In Azure elder version of SDKs, The total size of all WAD data should be at least 500MB less than the size limit of diagnostics folder C:\Resources\Directory\[deploymentid].[rolename].DiagnosticStore,

By default, the size of the diagnostics folder is 4096MB, the max size of all WAD data can be 4096MB, that means, if in your WAD settings, the sum of *QuotaInMB exceeded 4GB, then there should be less than 500MB between the gap of WAD data and folder size of C:\Resources\Directory\[deploymentid].[rolename].DiagnosticStore, the size gap is used for temporary purpose in WAD, hence if there was no enough space for this temporary use, WAD will stop transferring data to target storage after some time.

 

  • Solution & workaround:

1.      Set local resource configuration in servicedefinition.csdef file as below: (this is to set the size limit of C:\Resources\Directory\[deploymentid].[rolename].DiagnosticStore to 6GB)

….

    </Imports>

    <LocalResources>

      <LocalStorage name="DiagnosticStore" sizeInMB="6144" cleanOnRoleRecycle="false"/>

    </LocalResources>

  </WebRole>

</ServiceDefinition>

 

2.       Adjust the buffer size for each WAD item to a proper space, like 512MB, and make sure the remaining space is enough for temporary use, like no less than 1 GB. See a sample screenshot:

 3.     Debug your project first in local emulator, while there is no error, deploy the project to empty staging slot of Azure cloud, and if everything is working fine there, then swap it to production.

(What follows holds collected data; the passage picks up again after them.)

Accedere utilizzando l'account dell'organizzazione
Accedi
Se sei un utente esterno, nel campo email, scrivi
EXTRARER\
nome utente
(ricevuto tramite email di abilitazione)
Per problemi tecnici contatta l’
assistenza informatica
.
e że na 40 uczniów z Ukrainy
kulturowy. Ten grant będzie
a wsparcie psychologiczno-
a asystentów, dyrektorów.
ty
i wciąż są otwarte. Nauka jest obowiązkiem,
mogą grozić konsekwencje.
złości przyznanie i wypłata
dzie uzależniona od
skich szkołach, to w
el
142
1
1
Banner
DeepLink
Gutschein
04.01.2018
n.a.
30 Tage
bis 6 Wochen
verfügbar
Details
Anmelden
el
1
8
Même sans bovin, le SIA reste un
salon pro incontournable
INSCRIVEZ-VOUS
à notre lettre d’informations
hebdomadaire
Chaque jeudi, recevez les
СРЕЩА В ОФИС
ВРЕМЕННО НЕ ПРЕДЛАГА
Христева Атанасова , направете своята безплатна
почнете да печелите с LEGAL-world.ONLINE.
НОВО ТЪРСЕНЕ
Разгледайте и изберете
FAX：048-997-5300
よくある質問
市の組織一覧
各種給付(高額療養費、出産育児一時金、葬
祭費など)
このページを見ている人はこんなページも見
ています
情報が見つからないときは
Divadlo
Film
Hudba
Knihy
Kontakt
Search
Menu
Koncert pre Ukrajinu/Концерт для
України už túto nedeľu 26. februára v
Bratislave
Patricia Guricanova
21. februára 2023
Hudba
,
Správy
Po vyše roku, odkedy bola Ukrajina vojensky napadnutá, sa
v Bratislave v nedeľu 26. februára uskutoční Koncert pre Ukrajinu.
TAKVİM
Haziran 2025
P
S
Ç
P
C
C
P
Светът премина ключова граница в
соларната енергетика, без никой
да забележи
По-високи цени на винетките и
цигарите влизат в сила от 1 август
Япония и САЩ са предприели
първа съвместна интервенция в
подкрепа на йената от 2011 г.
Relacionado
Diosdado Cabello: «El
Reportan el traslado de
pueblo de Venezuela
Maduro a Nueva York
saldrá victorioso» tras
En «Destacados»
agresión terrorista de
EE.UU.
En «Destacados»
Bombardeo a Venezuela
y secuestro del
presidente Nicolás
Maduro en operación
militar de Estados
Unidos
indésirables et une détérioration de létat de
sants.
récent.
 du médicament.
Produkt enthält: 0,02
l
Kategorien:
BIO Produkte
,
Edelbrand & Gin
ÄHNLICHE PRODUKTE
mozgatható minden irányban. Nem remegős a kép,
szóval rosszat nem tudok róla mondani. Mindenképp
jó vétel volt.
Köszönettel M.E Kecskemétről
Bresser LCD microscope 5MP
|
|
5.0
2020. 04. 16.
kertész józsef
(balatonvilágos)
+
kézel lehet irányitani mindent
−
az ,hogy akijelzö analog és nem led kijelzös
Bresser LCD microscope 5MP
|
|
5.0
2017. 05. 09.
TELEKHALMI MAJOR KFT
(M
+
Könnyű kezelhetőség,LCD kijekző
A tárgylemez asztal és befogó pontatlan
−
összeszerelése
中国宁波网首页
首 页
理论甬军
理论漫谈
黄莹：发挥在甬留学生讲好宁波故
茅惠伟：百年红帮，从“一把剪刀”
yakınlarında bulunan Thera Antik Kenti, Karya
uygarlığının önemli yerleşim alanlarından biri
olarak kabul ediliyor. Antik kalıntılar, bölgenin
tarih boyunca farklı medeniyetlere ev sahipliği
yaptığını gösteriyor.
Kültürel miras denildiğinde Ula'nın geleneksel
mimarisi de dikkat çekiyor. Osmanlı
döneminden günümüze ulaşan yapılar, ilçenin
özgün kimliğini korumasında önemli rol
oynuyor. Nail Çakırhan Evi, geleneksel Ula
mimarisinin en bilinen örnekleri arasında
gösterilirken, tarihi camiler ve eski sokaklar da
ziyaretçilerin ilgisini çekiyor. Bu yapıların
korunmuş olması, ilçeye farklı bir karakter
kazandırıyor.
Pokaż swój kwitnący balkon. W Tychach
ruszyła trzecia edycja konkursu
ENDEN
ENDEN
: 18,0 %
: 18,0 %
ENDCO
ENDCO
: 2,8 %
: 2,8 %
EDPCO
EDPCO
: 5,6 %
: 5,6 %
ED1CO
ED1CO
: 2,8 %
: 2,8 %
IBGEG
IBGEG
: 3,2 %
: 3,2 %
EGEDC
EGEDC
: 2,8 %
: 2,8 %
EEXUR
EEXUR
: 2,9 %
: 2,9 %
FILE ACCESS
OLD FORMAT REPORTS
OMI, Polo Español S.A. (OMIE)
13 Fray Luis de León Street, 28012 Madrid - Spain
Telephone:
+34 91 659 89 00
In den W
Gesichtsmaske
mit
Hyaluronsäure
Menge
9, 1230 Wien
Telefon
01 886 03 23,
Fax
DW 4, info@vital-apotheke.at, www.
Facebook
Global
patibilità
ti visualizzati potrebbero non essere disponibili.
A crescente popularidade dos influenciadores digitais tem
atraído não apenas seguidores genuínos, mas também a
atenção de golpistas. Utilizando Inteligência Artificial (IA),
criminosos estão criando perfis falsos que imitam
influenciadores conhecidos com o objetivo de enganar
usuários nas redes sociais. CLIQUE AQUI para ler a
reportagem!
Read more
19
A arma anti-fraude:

Temporary workaround: if you are not able to do the setting changes as above and redeploy right now due to product schedule, you can RDP into the current deployment VMs and then delete the existing log data in “C:\Resources\Directory\[deploymentid].[rolename].DiagnosticStore”, that will make diagnostic work fine for you for some time again. But that is just a temporary workaround like VM reboot/reimage, because if size of new log comes to the limit of those 2 settings, the problem may happen again.